Selain itu, Bhima mengaitkan kenaikan PBB di berbagai daerah secara langsung dengan pemangkasan dana transfer ke daerah (TKD). Dalam RAPBN 2026, dana TKD ditetapkan sebesar Rp 650 triliun, menurun signifikan dari alokasi Rp 919 triliun di APBN 2025. Penurunan drastis dana TKD ini, menurut Bhima, mengindikasikan adanya pergeseran ke arah sentralisasi fiskal, yang akan memperbesar tekanan ekonomi bagi daerah di tahun mendatang.

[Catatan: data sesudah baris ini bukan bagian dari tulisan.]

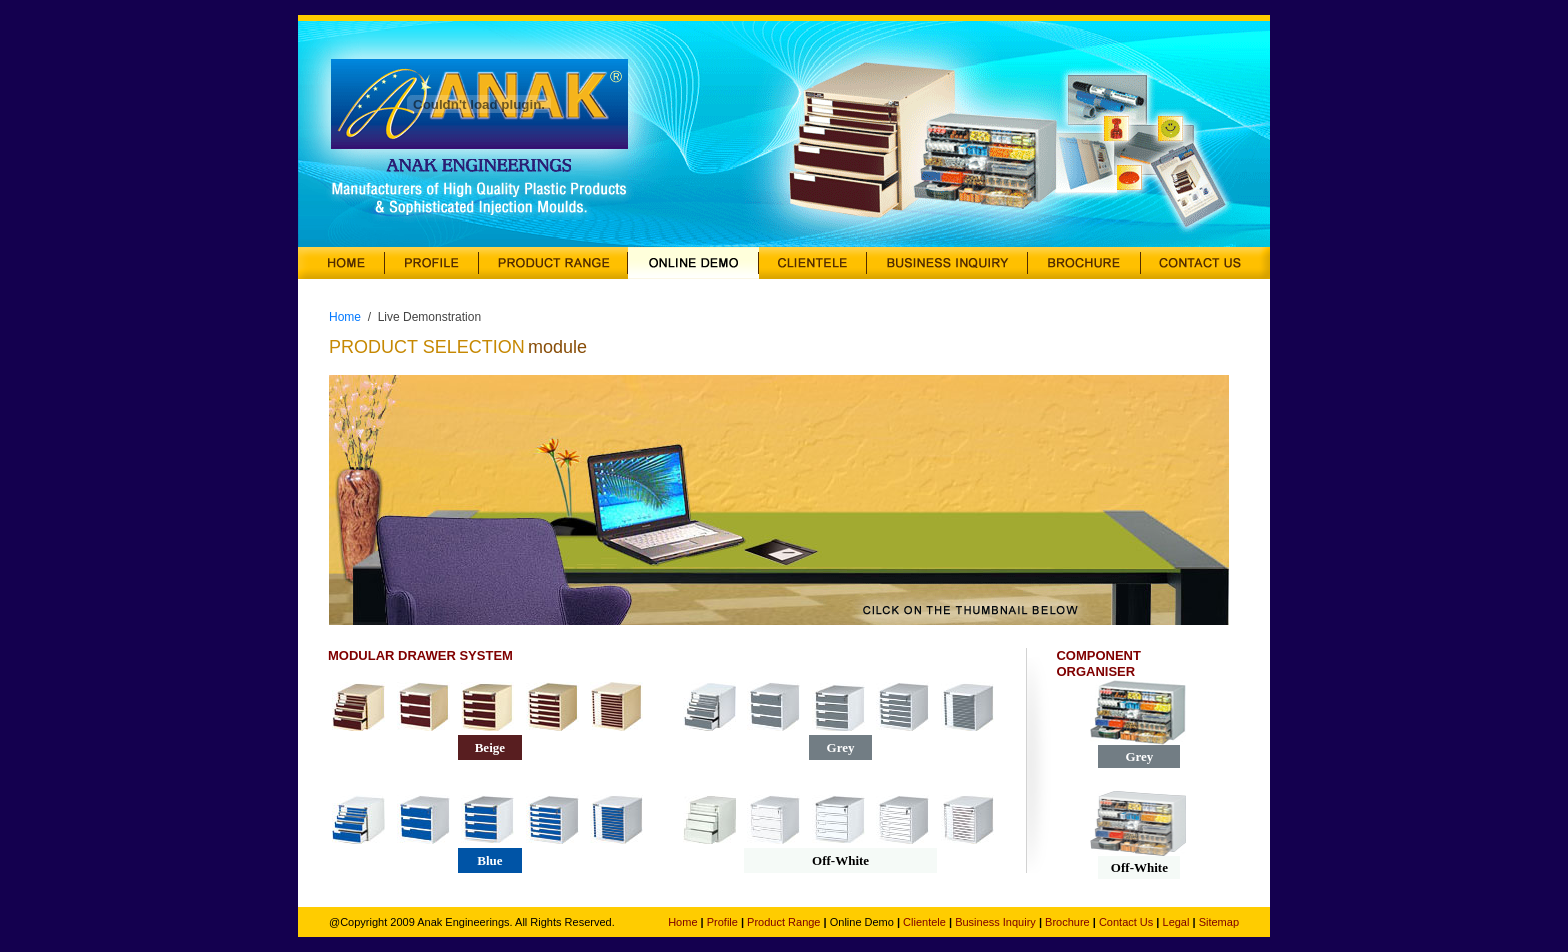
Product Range (783, 922)
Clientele (924, 922)
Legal (1176, 922)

Bhima memprediksi bahwa pada tahun 2026, lebih banyak daerah akan menghadapi situasi serupa dengan Pati, seperti Jombang, Ponorogo, dan Cirebon, yang akan mencari solusi instan untuk meningkatkan pendapatan daerah mereka. Kenaikan PBB di Pati yang mencapai 250 persen, misalnya, telah memicu gelombang demonstrasi masyarakat yang menuntut pengunduran diri Bupati Pati.

Direktur Eksekutif Komite Pemantau Pelaksanaan Otonomi Daerah (KPPOD), Herman Suparman, mengonfirmasi adanya lonjakan serupa di berbagai wilayah lain. Ia mencontohkan Kota Cirebon, di mana PBB-P2 naik secara ekstrem hingga memicu gugatan dari kelompok pelaku usaha ke Mahkamah Agung.

Di sisi lain, pemerintah pusat membantah bahwa fenomena kenaikan tarif PBB-P2 oleh kepala daerah disebabkan oleh kurangnya transfer dana ke daerah. Menteri Sekretaris Negara Prasetyo Hadi menegaskan bahwa keputusan untuk menaikkan PBB sepenuhnya merupakan kebijakan otonomi setiap pemerintah daerah, dan bukan karena kekurangan anggaran daerah.

Dani Aswara dan Eka Yudha Saputra berkontribusi dalam penulisan artikel ini.

Pilihan Editor: Warga Tuntut Bupati Pati Mundur: Ketentuan Penggantian Kepala Daerah

Ringkasan

Center of Economic and Law Studies (Celios) melalui Bhima Yudhistira menyoroti korelasi antara kenaikan drastis Pajak Bumi dan Bangunan (PBB) di Pati dengan program Makan Bergizi Gratis (MBG). Menurutnya, alokasi anggaran MBG yang berasal dari efisiensi belanja pusat membebani keuangan daerah, memaksa mereka menaikkan PBB. Hal ini diperparah dengan penurunan belanja modal dan dana transfer ke daerah (TKD) dalam Rancangan Anggaran Pendapatan dan Belanja Negara (RAPBN) 2026 yang mengindikasikan sentralisasi fiskal.

Kenaikan PBB yang signifikan, seperti 250% di Pati, telah memicu protes dan diprediksi akan terjadi di daerah lain seperti Jombang dan Cirebon. Komite Pemantau Pelaksanaan Otonomi Daerah (KPPOD) mengonfirmasi lonjakan serupa di berbagai wilayah. Namun, pemerintah pusat membantah bahwa kenaikan PBB disebabkan oleh kurangnya transfer dana, menegaskan bahwa itu adalah kebijakan otonomi setiap pemerintah daerah.